* **PROBLEM STATEMENT**: Search the data for "click" and copy every matching line.

* **INFORMATION SUPPLIED**:
▼▼▼

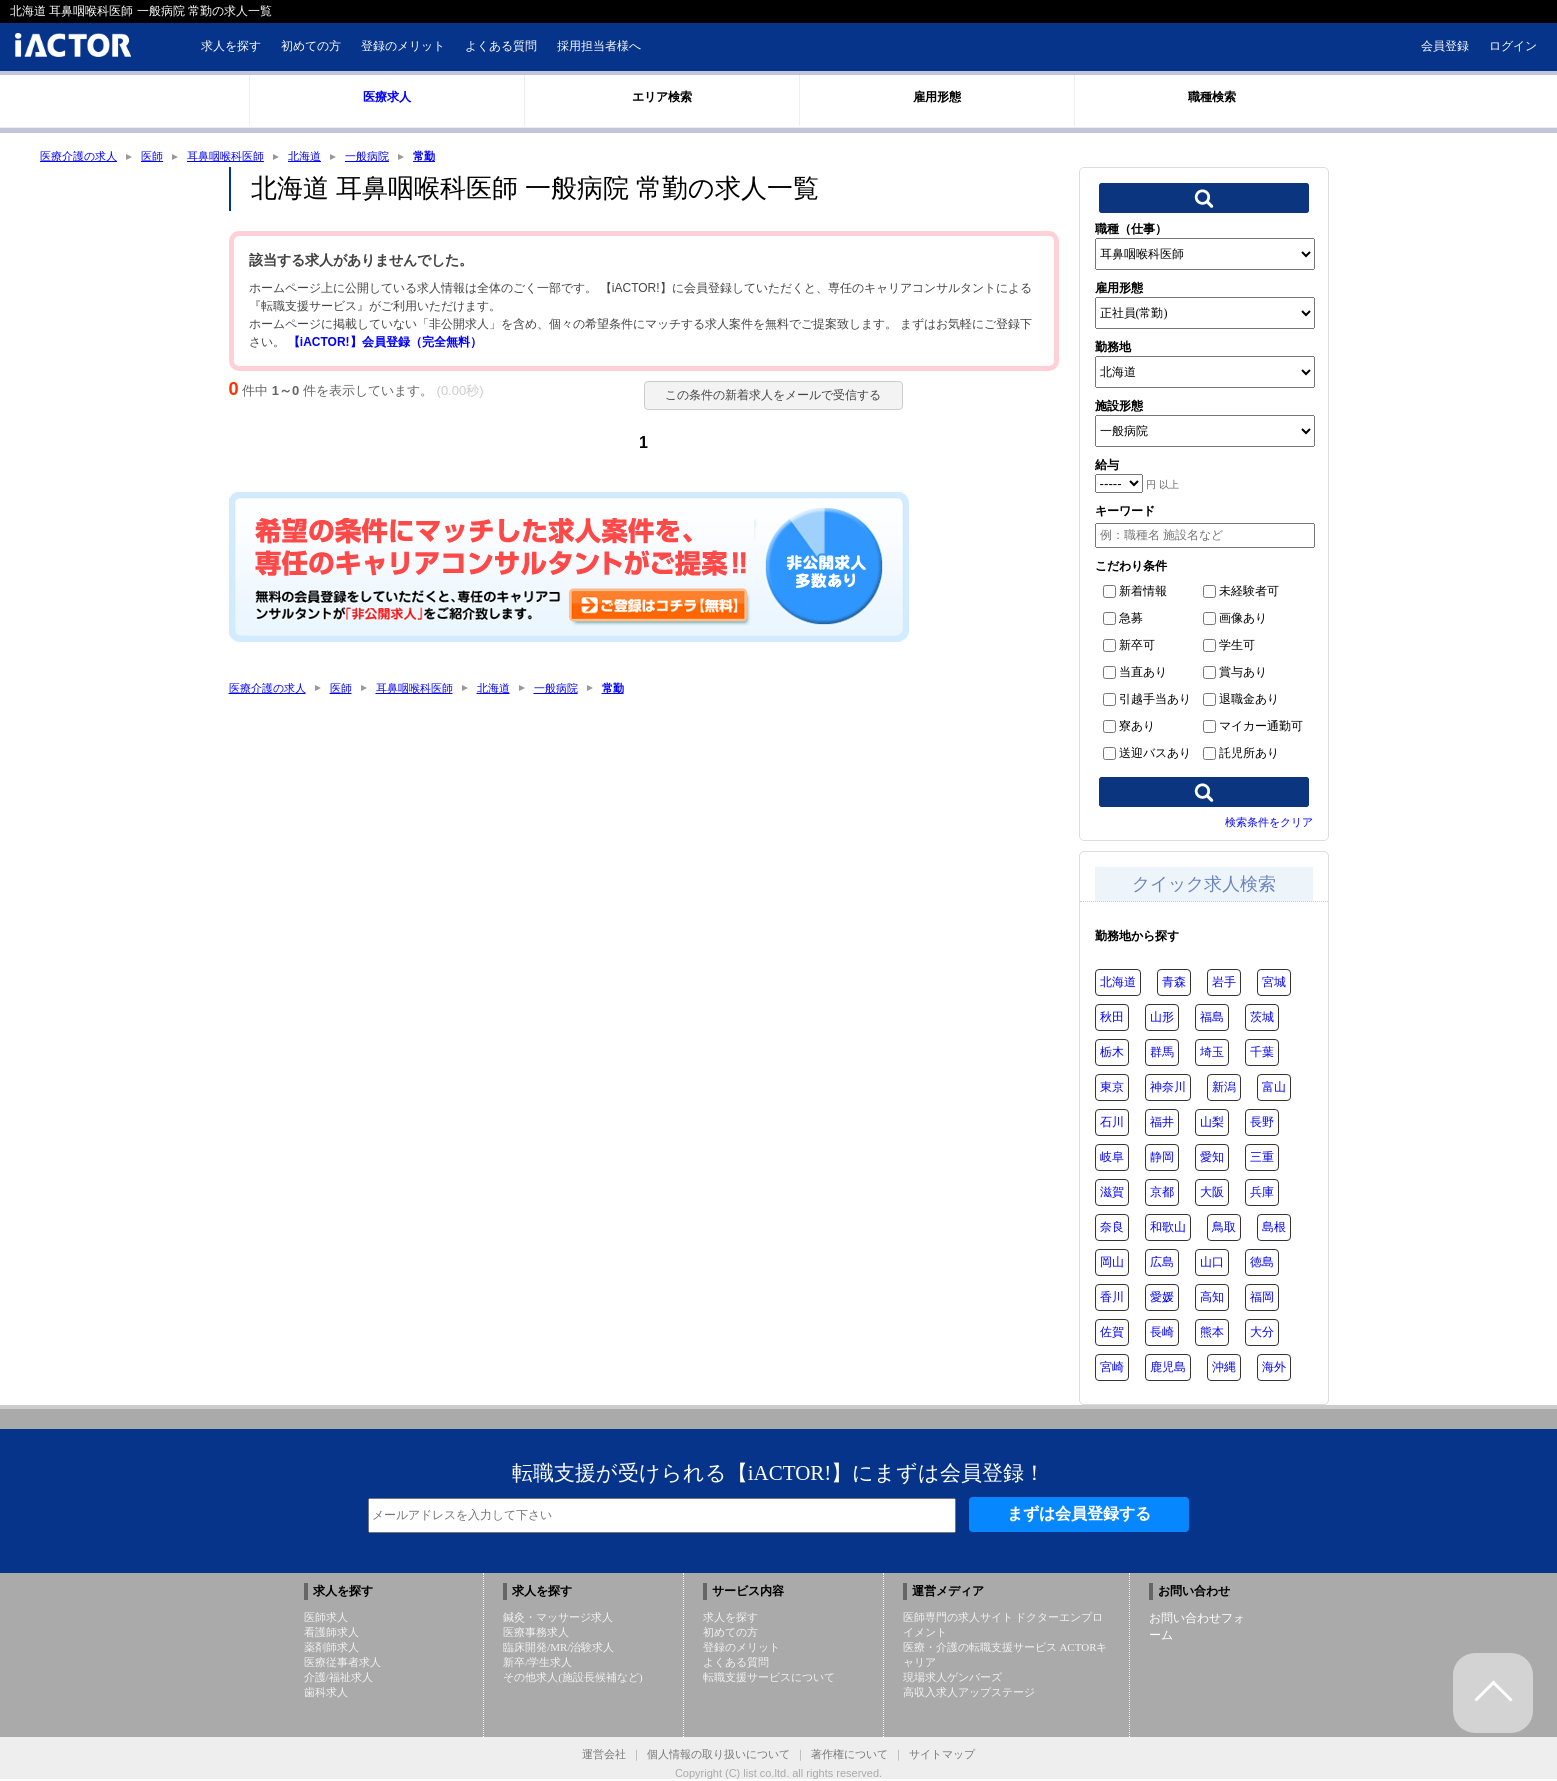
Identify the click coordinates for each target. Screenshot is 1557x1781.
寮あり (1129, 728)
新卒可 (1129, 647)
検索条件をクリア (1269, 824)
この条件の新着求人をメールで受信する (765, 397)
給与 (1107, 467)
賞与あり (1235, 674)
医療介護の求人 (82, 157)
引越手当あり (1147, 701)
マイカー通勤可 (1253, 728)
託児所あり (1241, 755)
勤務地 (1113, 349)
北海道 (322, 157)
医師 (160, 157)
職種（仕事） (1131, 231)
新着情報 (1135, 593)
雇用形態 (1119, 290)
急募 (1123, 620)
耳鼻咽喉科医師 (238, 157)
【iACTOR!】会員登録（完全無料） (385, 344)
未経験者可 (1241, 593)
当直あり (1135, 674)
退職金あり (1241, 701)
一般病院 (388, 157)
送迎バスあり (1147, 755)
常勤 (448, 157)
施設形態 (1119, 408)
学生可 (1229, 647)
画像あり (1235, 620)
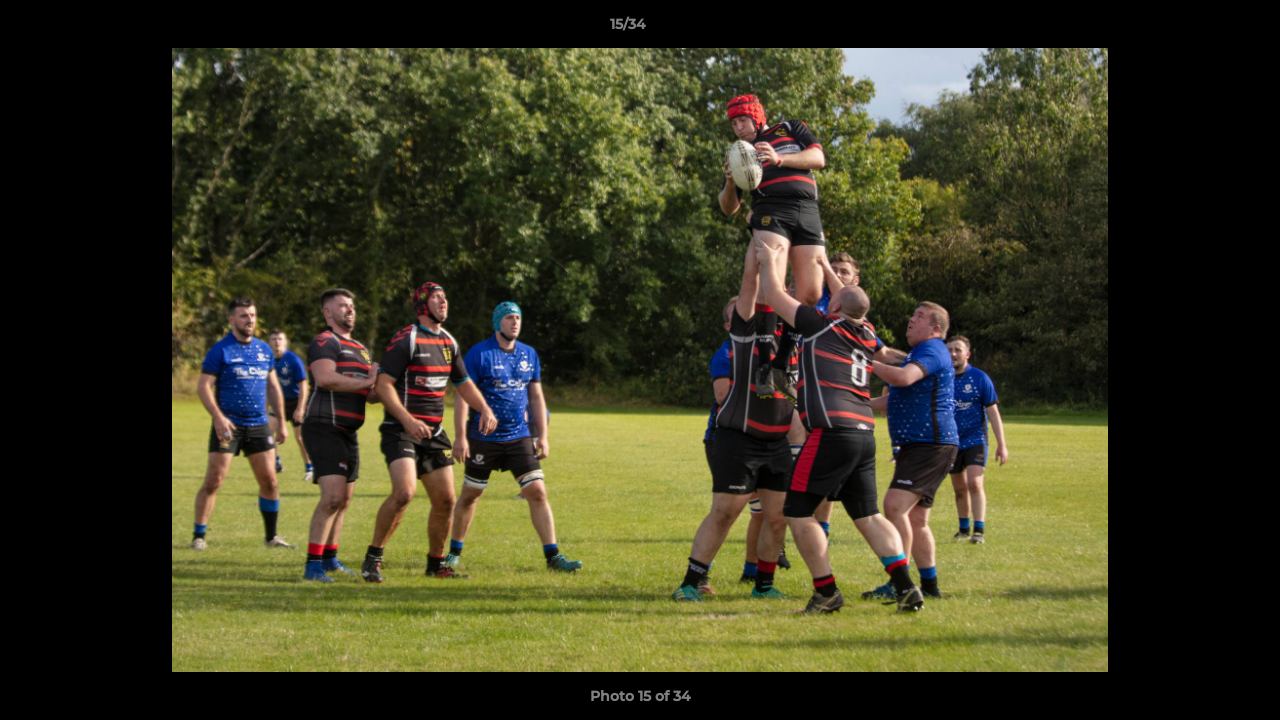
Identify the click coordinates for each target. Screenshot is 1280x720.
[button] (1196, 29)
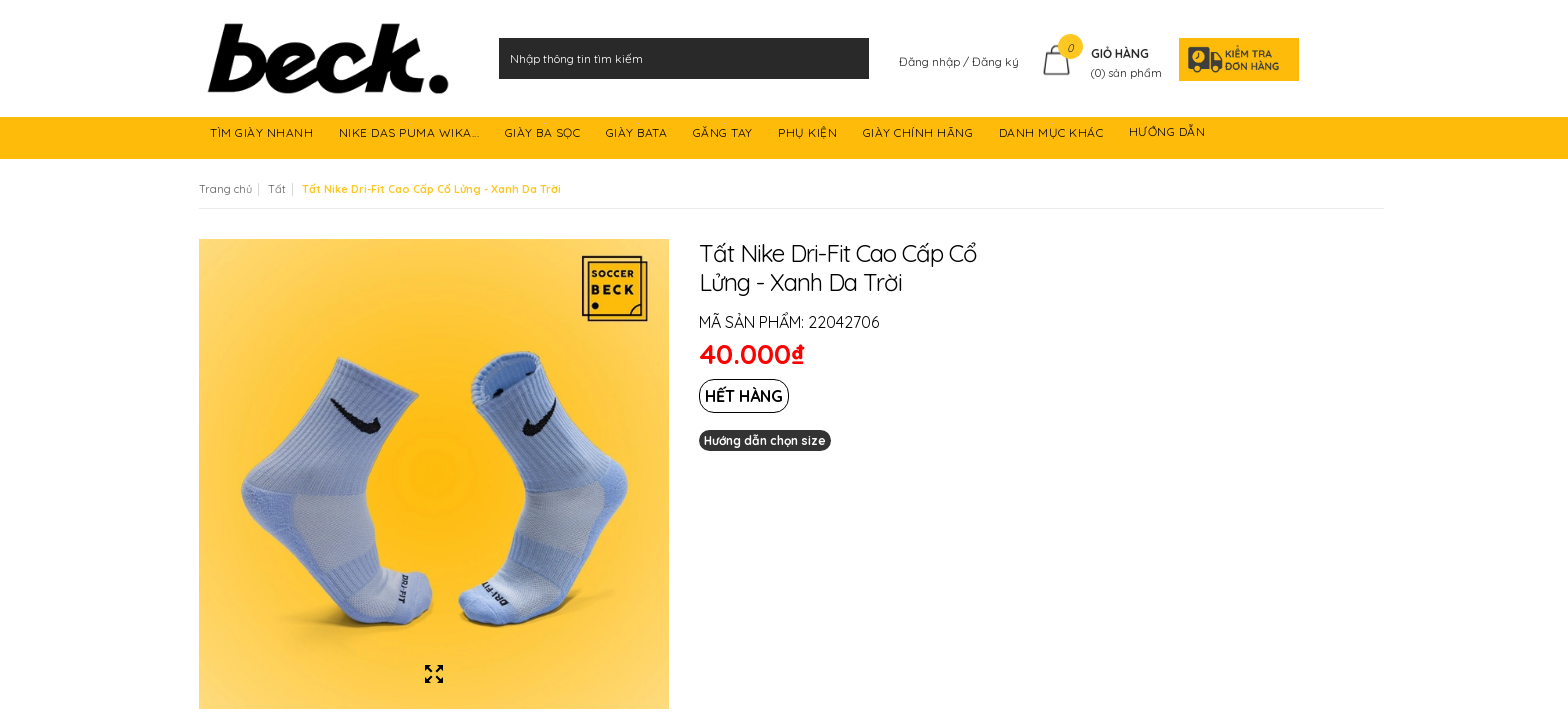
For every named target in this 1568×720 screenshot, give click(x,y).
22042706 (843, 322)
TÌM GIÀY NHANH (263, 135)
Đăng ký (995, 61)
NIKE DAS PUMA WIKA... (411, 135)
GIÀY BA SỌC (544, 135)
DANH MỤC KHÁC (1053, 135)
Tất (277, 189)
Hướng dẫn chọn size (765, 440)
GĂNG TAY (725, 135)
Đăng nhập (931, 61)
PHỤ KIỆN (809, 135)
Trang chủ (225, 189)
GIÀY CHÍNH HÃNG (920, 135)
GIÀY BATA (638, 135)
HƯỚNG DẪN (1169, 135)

▲▲▲

* **RESULT OF THIS TASK**:
Identify the click coordinates for each target. Screenshot is 1557x1781.
Identify the click coordinates for each target. Screenshot is 1280x720.
For every named target in this 1568×720 screenshot, give click(x,y).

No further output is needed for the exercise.